In a normal world, directors and managers at many of Namibia’s state-owned enterprises would have routinely faced criminal charges and served jail time for reckless trading. If only…
But such legal implications exist only in the real world, unlike joker places as depicted in Leon Schuster’s fictitious country called Nambabwe in ‘O Schucks…! Here Comes Untag’.
Namibia’s parastatals behave like jokers and don’t care about misusing taxpayer money.
Public funds are constantly raided to bail out reckless and fraudulent dealings and outright theft at public companies to sustain lifestyles of conspicuous consumption of special comrades.
Parasites, uhm parastatals, like Meatco, Fishcor of Fishrot fame, NBC, SME Bank of Zimbabwe’s Enoch Kamushinda, ODC/NDC and the Social Security Commission are but a few examples.
“Reckless trading refers to a director taking illegitimate business risks,” according to www.gibsonsheat.com
Circumstances where a director can be personally liable to a company’s creditors include allowing business to be carried out when there’s a substantial loss to creditors.
“The company does not need to be in liquidation, and no knowledge of the reckless trading is required” for liability to occur.
Meatco was given a bailout of N$700 million in 2022 and 2023 after failing to pay its creditors.
It continued trading while directors and managers knew creditors like farmers were going bankrupt and farmworkers losing their jobs. Worse, the government, as a shareholder, was not informed in advance.
Unfortunately, our politicians acted as if they were helpless by signing off on more than the N$700 million in bailouts.
Having enjoyed a monopoly for decades, Meatco’s market share has fallen to lows of 25% in recent years. This has allowed competitors like Beefcor to overtake Meatco in the export of beef to the EU where Namibia is probably the only African country with a lucrative quota reserved.
Fishcor had become a past master of reckless trading for decades – even before the Fishrot scandal broke. Need we say anything more about Fishcor and the corruption scandal that saw fishing workers commit suicide?
On several occasions, the NBC would not even pay its employees’ medical contributions, leaving the broadcast workers without adequate medical attention. That’s reckless trading, followed by bailouts.
To this day, no one at the SME Bank has been charged after more than seven years when it was determined that more than N$250 million was stolen by directors and managers.

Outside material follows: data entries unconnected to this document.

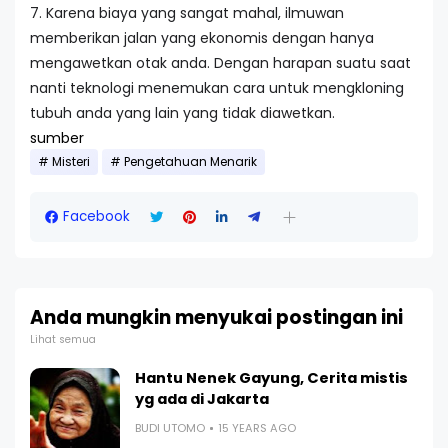
7. Karena biaya yang sangat mahal, ilmuwan
memberikan jalan yang ekonomis dengan hanya
mengawetkan otak anda. Dengan harapan suatu saat
nanti teknologi menemukan cara untuk mengkloning
tubuh anda yang lain yang tidak diawetkan.
sumber
Misteri
Pengetahuan Menarik
Facebook
Anda mungkin menyukai postingan ini
Lihat semua
Hantu Nenek Gayung, Cerita mistis
yg ada di Jakarta
BUDI UTOMO
15 YEARS AGO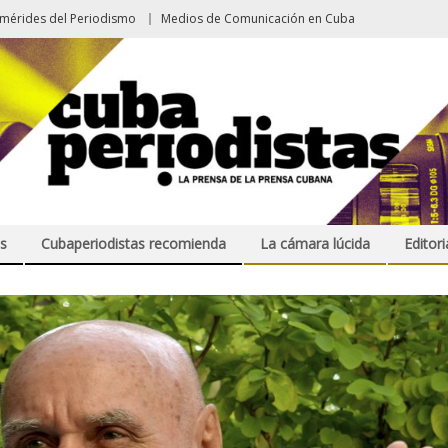
emérides del Periodismo
Medios de Comunicación en Cuba
s
Cubaperiodistas recomienda
La cámara lúcida
Editori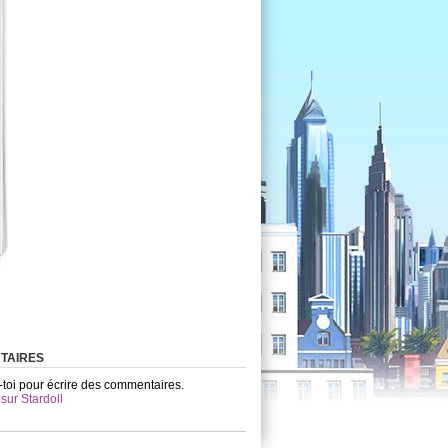
TAIRES
toi pour écrire des commentaires.
 sur Stardoll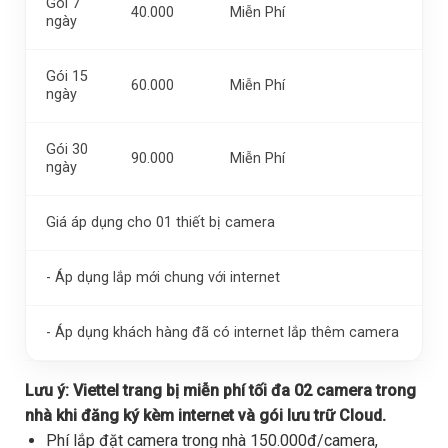
Gói 7
40.000
Miễn Phí
ngày
Gói 15
60.000
Miễn Phí
ngày
Gói 30
90.000
Miễn Phí
ngày
Giá áp dụng cho 01 thiết bị camera
- Áp dụng lắp mới chung với internet
- Áp dụng khách hàng đã có internet lắp thêm camera
Lưu ý:
Viettel trang bị miễn phí tối đa 02 camera trong
nhà khi đăng ký kèm internet và gói lưu trữ Cloud.
Phí lắp đặt camera trong nhà 150.000đ/camera,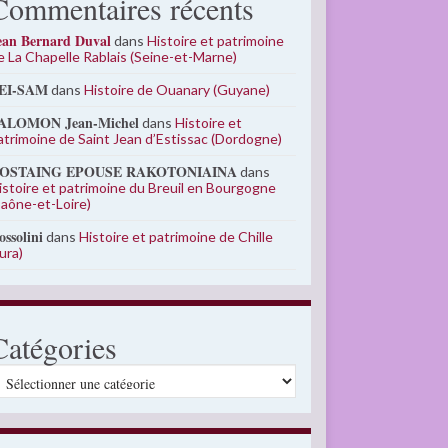
Commentaires récents
ean Bernard Duval
dans
Histoire et patrimoine
e La Chapelle Rablais (Seine-et-Marne)
EI-SAM
dans
Histoire de Ouanary (Guyane)
ALOMON Jean-Michel
dans
Histoire et
atrimoine de Saint Jean d’Estissac (Dordogne)
OSTAING EPOUSE RAKOTONIAINA
dans
istoire et patrimoine du Breuil en Bourgogne
Saône-et-Loire)
ossolini
dans
Histoire et patrimoine de Chille
Jura)
Catégories
atégories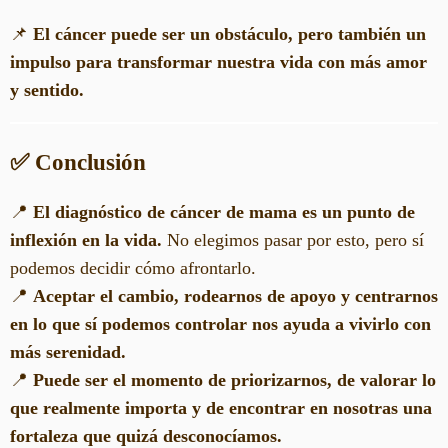
📌
El cáncer puede ser un obstáculo, pero también un
impulso para transformar nuestra vida con más amor
y sentido.
✅ Conclusión
📍
El diagnóstico de cáncer de mama es un punto de
inflexión en la vida.
No elegimos pasar por esto, pero sí
podemos decidir cómo afrontarlo.
📍
Aceptar el cambio, rodearnos de apoyo y centrarnos
en lo que sí podemos controlar nos ayuda a vivirlo con
más serenidad.
📍
Puede ser el momento de priorizarnos, de valorar lo
que realmente importa y de encontrar en nosotras una
fortaleza que quizá desconocíamos.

Overall, the billions lost in bailouts could have had a broad impact in supporting small businesses to produce food and other manufactured products through entrepreneurship.
The government must get out of running businesses where the market is well developed for competition to flourish.
A government’s role is to ensure oversight, enforce regulation for a level playing field and to promote SMEs to play a meaningful role in economic activities.
What is highly concerning is that there’s no end in sight to the sheer incompetence, mismanagement and theft, amid the bleeding of taxpayer funds, in bailing out the parastatals.
“Such resources are desperately needed to meet urgent priorities in social sectors such as education, health, housing and social protection,” minister of finance and public enterprises Iipumbu Shiimi told The Namibian when asked about the money the government has pumped into Meatco.
By our joker government standards, Iipumbu’s remark about wastage is courageous. Cabinet ministers are shortsighted in not supporting people like Shiimi who are trying to ensure that tax funds pay for voters’ needs and thus at election time the favour will be returned.
Looting and mismanagement drive voters away.
The first step to dealing with an intractable problem is acknowledgement: Kudos to minister Shiimi.
Next, as minister of public enterprises, he must put in place measures to ensure that directors and managers are punished for reckless business dealings.
Too many people take on roles in parastatals simply to line their pockets but fail to take seriously the responsibility that comes with the positions.
The state president, Cabinet ministers and bureaucrats should stop gambling away tax funds meant for providing drinking water, food production, education and health.
Recklessly running state-owned companies into the ground must be punished.
The damage inflicted on citizens, especially the most needy, is too ghastly.